Le commemorazioni, che da subito hanno permesso di esprimere solidarietà alla famiglia e condanna nei confronti dell’atto violento che ha spento Willy, sono state anche uno strumento per riflettere. Tuttavia… non può e non deve finire qui!
La nostra società ha tre agenzie deputate all’educazione. La prima è la famiglia. La seconda è la scuola. La terza è la politica, amministrativa e governativa. Insieme, collaborando organicamente, devono impedire che possano generarsi, anche in seno alle situazioni più svantaggiate, personalità violente.

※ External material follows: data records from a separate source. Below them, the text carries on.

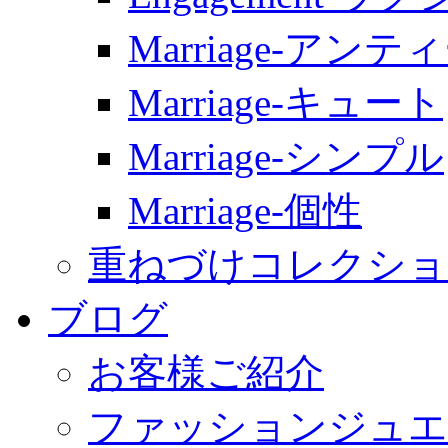
Marriage-アンテ
Marriage-キュート
Marriage-シンプル
Marriage-個性
重ねづけコレクショ
ブログ
お客様ご紹介
ファッションジュエ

“Forse negli anni si è fatto poco”. Questo, a mio avviso è il fastidioso presupposto da cui partire per porre le basi per la realizzazione di interventi concreti. E’ giusto dissociarsi dalla violenza così come è sbagliato non cercare le criticità di un sistema fin troppo quiescente. Quando un genitore non sa spiegare l’agio di un figlio deve porsi delle domande ed intervenire. Quando la scuola registra un tasso di abbandono scolastico superiore alla media deve intraprendere un’attività di ricerca-azione per formulare prima domande e per poi fornire risposte. Quando un ragazzo proveniente da una situazione svantaggiata non esce dal suo status ma perpetra quello della sua famiglia, aggravandolo, lì la politica deve trovare la falla del sistema e deve chiedersi:”potevo fare di più? Quanto ulteriore svantaggio si è generato nella mia comunità?”
Poi c’è il ruolo dei singoli. A tal proposito rubo alcune riflessioni di Daniele Vicari, regista-scrittore e autore del libro “Emanuele nella battaglia”:
“Perché dobbiamo guardarci in faccia? Perché noi dobbiamo decidere quale società vogliamo, cosa vogliamo essere. Le povere vittime sono figli e figlie nostri, ma anche i balordi lo sono. Anzi quei balordi lo sono ancora di più delle vittime, perché a noi ci piacciono i vincenti, i bulli, gli spacconi, gli sboroni. Ci piacciono nella politica, in tv, al cinema, nel paese e nel quartiere…. noi li votiamo, li eleggiamo, li vezzeggiamo in una parola li alleviamo. Noi le vittime le evitiamo, di solito, perché i perdenti non ci piacciono. Quando le vittime finiscono in TV diciamo <>, ma dopo un po’ torniamo ad ammirare la categoria degli stronzi e lo facciamo senza remore. Quelli che alzano la voce, che alzano le mani, che fanno ciò che noi non abbiamo il coraggio di fare, quelli ci piacciono da morire! Noi dobbiamo decidere cosa essere, nessun controllo di polizia può sostituire il controllo sociale”.
Penso che non ci siano ricette. Non ci sono formulari e sono consapevole che la ristrettezza di risorse economico-finanziarie ostacoli ogni tipo d’intervento. Sono altresì convinta che dal lavoro consapevole e motivato di tutti gli attori, possano scaturire misure utili alla ricucitura di una società sbrillentata che fa fatica a deglutire il carico emotivo e rappresentativo che in pochi giorni si è generato.
Io ho bisogno di credere in un’altra società e sento la necessità di essere accompagnata nella costruzione di un’Altra Artena che già esiste ma che deve avere il coraggio di non farsi sopraffare.